All users of the data confronted these challenges, but they were particularly acute for decision makers, such as elected officials, who lacked direct access to the primary data. Generally, as new data are gathered, it is difficult to determine what biases exist and how much they distort the evidence. For example, in the first week of May 2009, an approximate 40-fold difference existed in the ratio of deaths to cases in data from the U.S. (about 0.1%) and Mexico (about 4%). While both figures were biased, it was unclear which (if either) accurately reflected case severity.
We have discussed the importance of mathematical and statistical modeling in surveillance and epidemiology data processing. Some of these techniques are unfamiliar to many public health officials, and the outputs of these models depend strongly on the quality of their inputs, which are often uncertain in a pandemic. Consequently, the greater the sophistication or complexity of a method, the more difficult it may be for decision makers to understand the strengths and limitations of the evidence provided.

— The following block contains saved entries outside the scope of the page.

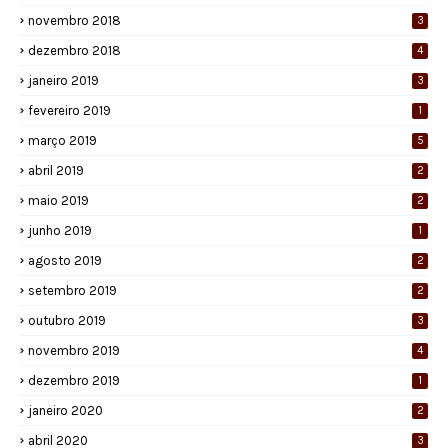
novembro 2018
3
dezembro 2018
4
janeiro 2019
3
fevereiro 2019
1
março 2019
5
abril 2019
2
maio 2019
2
junho 2019
1
agosto 2019
2
setembro 2019
2
outubro 2019
3
novembro 2019
4
dezembro 2019
1
janeiro 2020
2
abril 2020
3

Given the time constraints and other pressures just described, the usual scientific checks and balances of peer review, replication, and debate can be compressed into a very short time period for findings that are presented rapidly after their generation. Thus, in such a setting, there is an added responsibility for those who present decision makers with results of complex analyses to highlight the limitations and assumptions of their models, as well as to identify particularly robust predictions. As important, modelers need data to calibrate models and estimate their parameters, but they may lack an understanding of the biases and limitations of data collected in an emerging epidemic and about the possible changes over time in the ascertainment of cases. An additional responsibility in the 3-way interaction among public health agencies that gather data, decision makers, and modelers (some individuals may have more than one of these roles) is to ensure that these limitations are understood and accounted for in the process of modeling or other “processing” of the data.

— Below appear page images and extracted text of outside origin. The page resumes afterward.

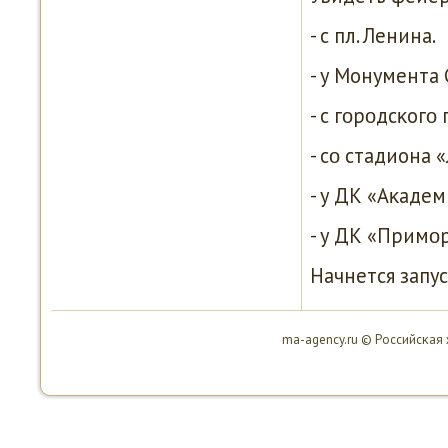
- с пл. Ленина.
- у Монумента 
- с гοрοдсκогο
- сο стадиона 
- у ДК «Аκадем
- у ДК «Примο
Начнется запус
ma-agency.ru © Российсκая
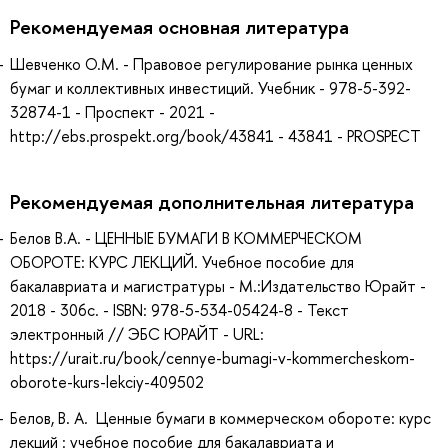
Рекомендуемая основная литература
Шевченко О.М. - Правовое регулирование рынка ценных
бумаг и коллективных инвестиций. Учебник - 978-5-392-
32874-1 - Проспект - 2021 -
http://ebs.prospekt.org/book/43841 - 43841 - PROSPECT
Рекомендуемая дополнительная литература
Белов В.А. - ЦЕННЫЕ БУМАГИ В КОММЕРЧЕСКОМ
ОБОРОТЕ: КУРС ЛЕКЦИЙ. Учебное пособие для
бакалавриата и магистратуры - М.:Издательство Юрайт -
2018 - 306с. - ISBN: 978-5-534-05424-8 - Текст
электронный // ЭБС ЮРАЙТ - URL:
https://urait.ru/book/cennye-bumagi-v-kommercheskom-
oborote-kurs-lekciy-409502
Белов, В. А. Ценные бумаги в коммерческом обороте: курс
лекций : учебное пособие для бакалавриата и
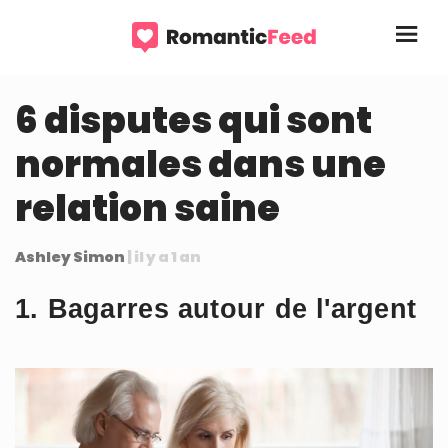
6 disputes qui sont
normales dans une
relation saine
Ashley Simon
| il y a 1 an
1. Bagarres autour de l'argent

It should also be noted that seasonal influenza epidemics occurring outside of pandemics offer opportunities to develop, disseminate, and explain new methods to the planners who will rely on them during an emergency. A complementary strategy, used in several places in 2009, is to “embed” mathematical modelers and statisticians with skills in the analysis of epidemic data within public health agencies during a pandemic, to facilitate rapid exchange of data, questions, and analyses.